Architecture
Here introduces the architecture background, design motivation, build process, and benchmark report of the
Hikageproject.
Project Motivation
Hikage did not happen by accident. It started as the kind of project you build when the platform around you keeps nudging everyone toward a shiny new thing, while the code you actually maintain still lives in the old world. As Google went all in on Jetpack Compose and the classic Android View ecosystem started to feel increasingly sidelined, I wrote Hikage as a bit of a "fine, I will build the thing I need myself" project. Back in 2023, LazyColumn performance issues were rough enough to make a lot of Android developers wince, and a perfect official answer did not arrive quickly. Then the 1.6.0 to 1.7.0 era brought its own stream of bugs, which made me much less confident about betting everything on Jetpack Compose. At the same time, real-world codebases cannot always be rebuilt around Compose from scratch. That is basically asking a team to move into a new ecosystem while the old one is still paying rent. Anko was already dead, XML layouts felt old-school, and the middle ground was missing. So I decided to build a Kotlin DSL layout framework fully based on the View system: something that stays compatible with the existing Android View ecosystem while giving developers a modern authoring experience closer to Jetpack Compose.

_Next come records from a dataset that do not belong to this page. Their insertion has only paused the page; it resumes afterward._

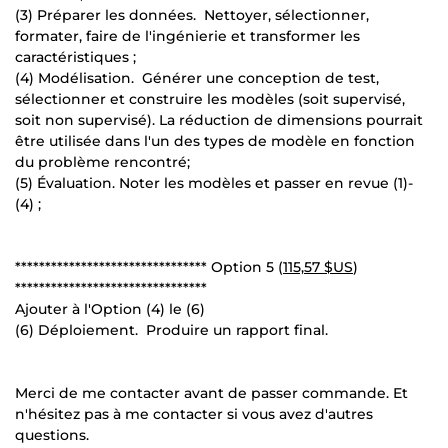
(3) Préparer les données. Nettoyer, sélectionner,
formater, faire de l'ingénierie et transformer les
caractéristiques ;
(4) Modélisation. Générer une conception de test,
sélectionner et construire les modèles (soit supervisé,
soit non supervisé). La réduction de dimensions pourrait
être utilisée dans l'un des types de modèle en fonction
du problème rencontré;
(5) Évaluation. Noter les modèles et passer en revue (1)-
(4) ;
******************************** Option 5 (
115,57 $US
)
********************************
Ajouter à l'Option (4) le (6)
(6) Déploiement. Produire un rapport final.
Merci de me contacter avant de passer commande. Et
n'hésitez pas à me contacter si vous avez d'autres
questions.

That is how Hikage was born in 2025. The original vision was not huge. It was meant to be a small DSL layout tool. Some friends around me thought I was working on something with no past and probably no future, maybe even wasting time, because most people believed Jetpack Compose was the future. I did not fully buy that. Even as Jetpack Compose becomes more mature, it cannot - and should not - completely replace the Android View ecosystem. The View system is part of Android's foundation. Jetpack Compose is a modern UI framework, and in my view it should complement Android rather than erase what came before it.

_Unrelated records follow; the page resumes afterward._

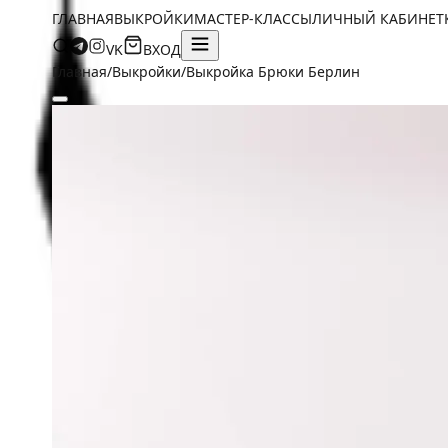
ГЛАВНАЯ
ВЫКРОЙКИ
МАСТЕР-КЛАССЫ
ЛИЧНЫЙ КАБИНЕТ
VK
ВХОД
Главная
/
Выкройки
/
Выкройка Брюки Берлин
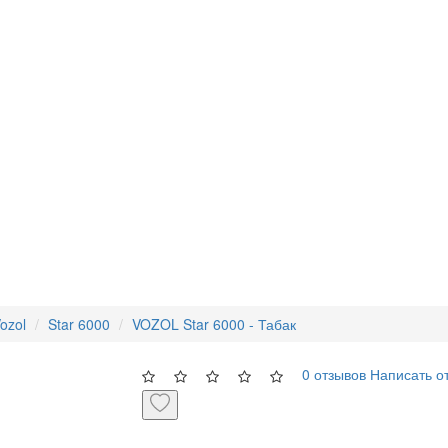
ozol
Star 6000
VOZOL Star 6000 - Табак
0 отзывов
Написать о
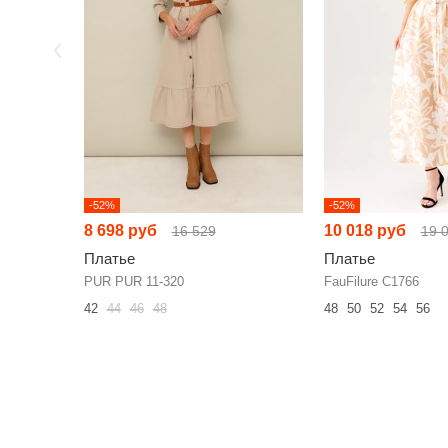
-52%
-52%
8 698 руб
10 018 руб
16 529
19 
Платье
Платье
PUR PUR 11-320
FauFilure С1766
42
44
46
48
48
50
52
54
56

In the first generation, I used AndroidHiddenApiBypass to reflect XmlBlock, manually built a valid empty AttributeSet, and successfully entered the system layout loading pipeline. That made LayoutInflater.Factory2 support possible, and this became the complete form of Hikage 1.0.0.

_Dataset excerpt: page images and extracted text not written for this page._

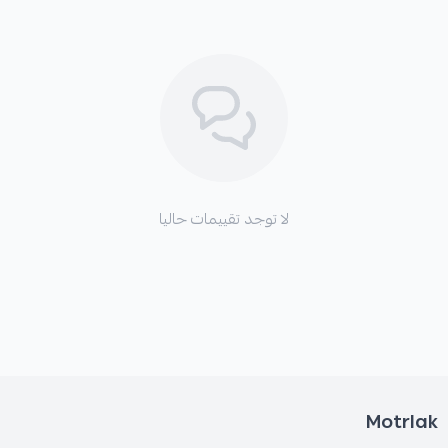
لا توجد تقييمات حاليا
Motrlak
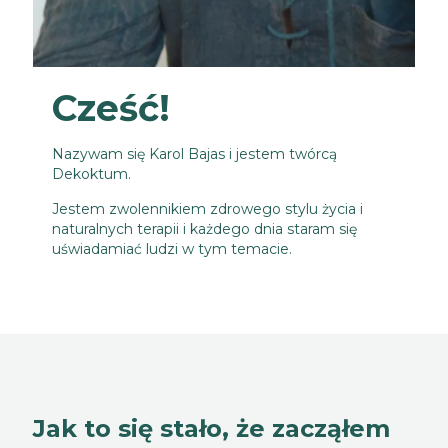
Cześć!
Nazywam się Karol Bajas i jestem twórcą
Dekoktum.
Jestem zwolennikiem zdrowego stylu życia i
naturalnych terapii i każdego dnia staram się
uświadamiać ludzi w tym temacie.
Jak to się stało, że zacząłem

During the first year after Hikage went open source, a number of developers in the community gave it a try. But it soon hit a ceiling: at its core, it still looked like "a second Anko", and it was missing one critical feature - dynamically building AttributeSet. The story gets a little funny here. In the middle of the AI coding wave, I did not ask AI to magically "build the whole aircraft carrier" for me. In early June this year, with a one-month Claude subscription from a friend, I used the then top-tier Opus 4.8 model to implement little-endian XML construction and an in-memory AAPT2 parser. Claude gave me a three-layer architecture plan (T0-T2):
- Tier 0 (T0) handles enum and flag attribute parsing, which are stable symbolic constants
- Tier 1 (T1) handles Android framework attributes, which are also relatively stable
- Tier 2 (T2) handles the more complicated custom attribute parsing for attributes defined by third-party libraries and apps in
attrs.xml
Document layout (little-endian ResChunk format)
RES_XML_TYPE
├─ RES_STRING_POOL_TYPE (attribute names first, then uris/prefixes/element/values)
├─ RES_XML_RESOURCE_MAP_TYPE (uint32[] resId, parallel to the leading attribute-name strings)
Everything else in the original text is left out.